❉ Yabani| Bölüm 4 ❉

112K 3.8K 919
                                    

Önce oylayalım mı?

Multi : Aden Güçlü (Alla Bruletova)

Çocuk mu dedi? Ben mi yanlış anlamıştım bilmiyorum. Susmayı seçtim. Zira ne söyleyebilirdim ki? Adam bana hakaret etmemişti sonuçta. Boş yere tartışmaya mı girmeliydim?

Sandviçin üzerindeki streç filmi çıkarıp bir kenara attım ve ağzıma götürdüm. Birkaç lokma almıştım.

Karnımın ne kadar aç olduğunu fark etmeye başlamıştım yeni yeni. Şirvan da sandviçini yiyordu. Ben lokmamı küçük küçük çiğneyip bitirdikten sonra ona umutla baktım.

"Sence neler oluyor? Bugün benim düğün günümdü." Diye sordum. Evet, çok komikti ama öyle demiştim işte.

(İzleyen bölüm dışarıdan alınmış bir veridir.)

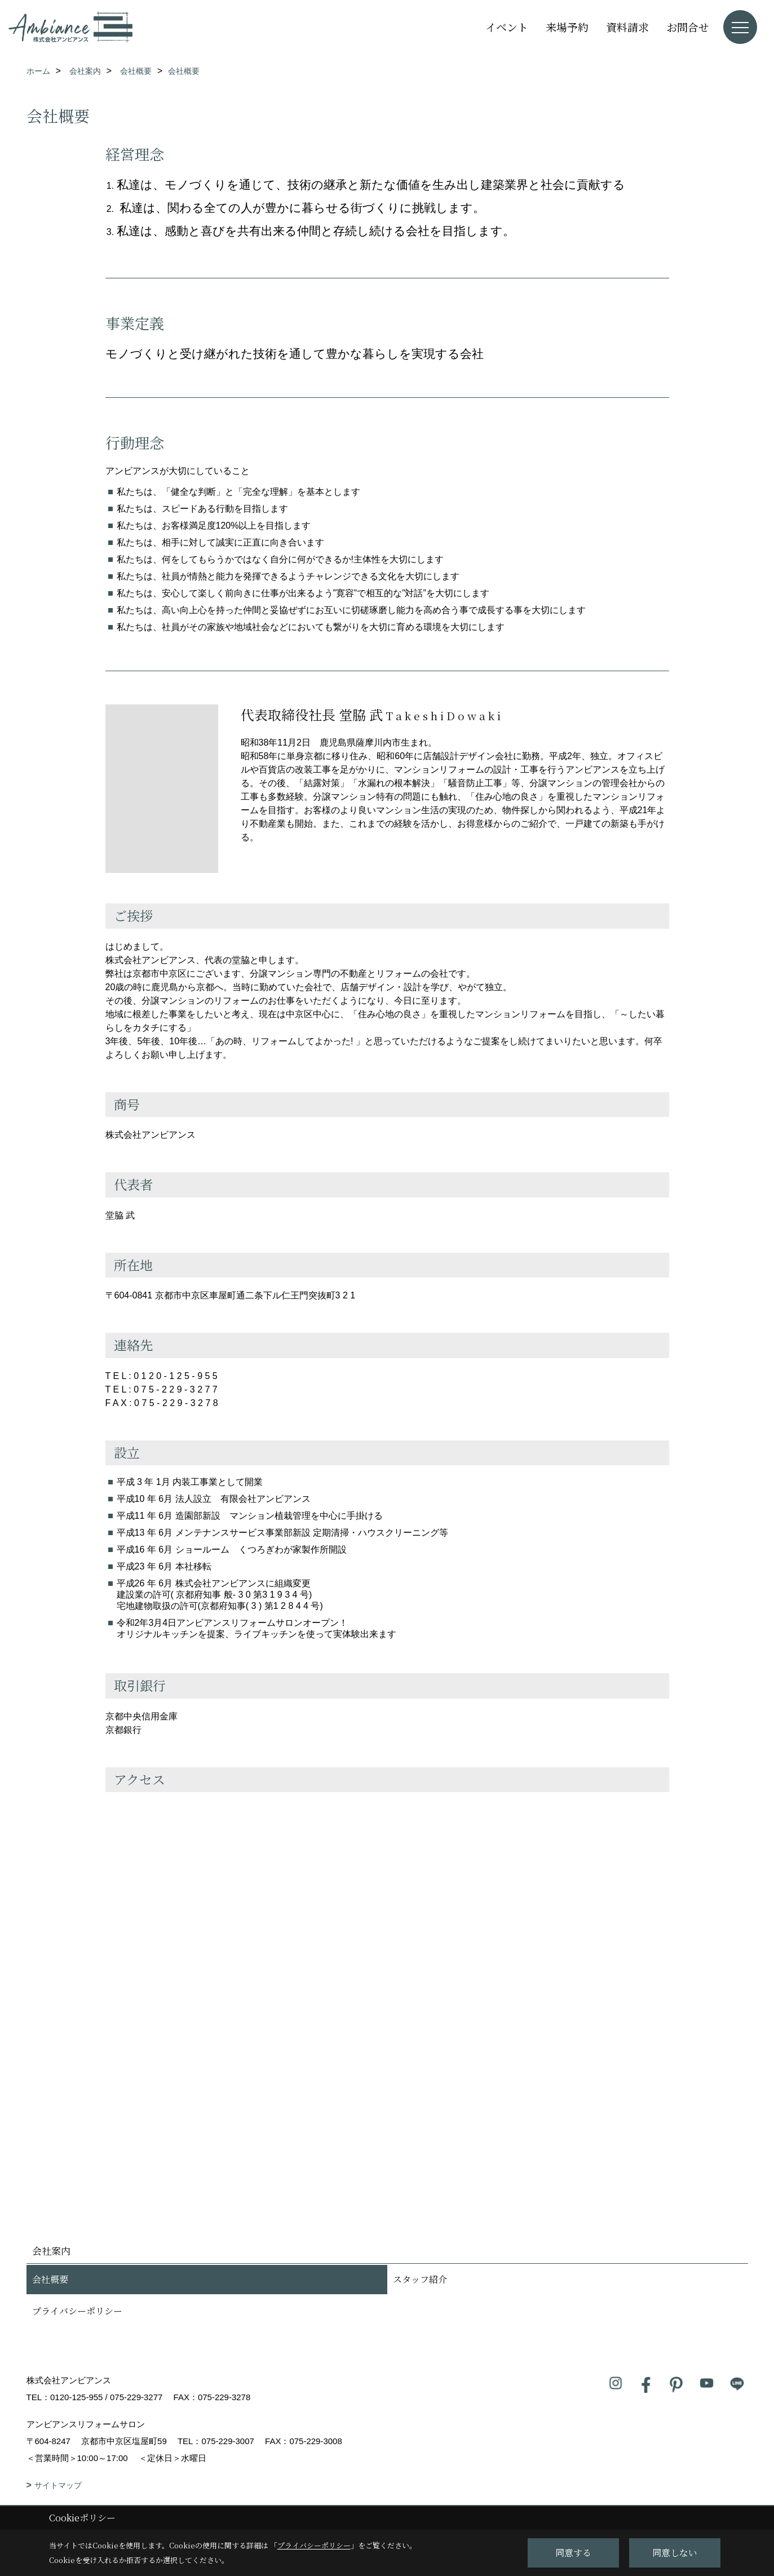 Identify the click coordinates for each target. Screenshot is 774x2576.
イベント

Telefonunu çıkardı ve birkaç şey yaptıktan sonra rehberinden "Kardeşim" yazan isme bastı.

"Kendin sor!" Diye dikte etti ve telefonu bana uzattı. Üçüncü kez çaldığında; umutsuz bir şekilde baktım. Açılmayacaktı sanırım telefon çağrısı.

Sonunda umutsuzluğum, umuda dönmüştü, açılınca hoparlöre aldı elimde iken telefonu Şirvan.

"Sabahın köründe niye arıyorsun lan pezevenk?"

Hazar Şirvan'a küfretmişti. Şaşkınlığıma rağmen ifademi Şirvan'a belli etmeyerek "Şey benim..." Dedim masumane bir sesle.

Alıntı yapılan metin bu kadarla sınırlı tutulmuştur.